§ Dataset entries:
##########
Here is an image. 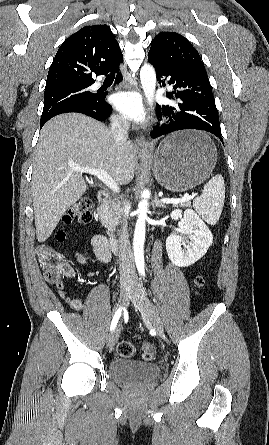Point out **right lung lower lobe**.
Wrapping results in <instances>:
<instances>
[{
	"mask_svg": "<svg viewBox=\"0 0 269 445\" xmlns=\"http://www.w3.org/2000/svg\"><path fill=\"white\" fill-rule=\"evenodd\" d=\"M111 73H116V80L115 83H120L122 81V75L119 72V66ZM106 94H97L98 97L95 102L88 105L87 107H74L69 108L67 110H64L62 113H68V112H76V113H82L87 116H90L92 118H95L98 121H103L110 115L111 112V106L106 102L105 97ZM61 114V113H60ZM43 125H41L42 127Z\"/></svg>",
	"mask_w": 269,
	"mask_h": 445,
	"instance_id": "98d812e1",
	"label": "right lung lower lobe"
}]
</instances>
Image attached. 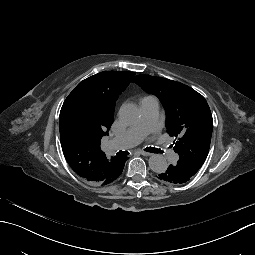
##########
Count every line in the data that contains the word "instances", then give that count and nothing else.

3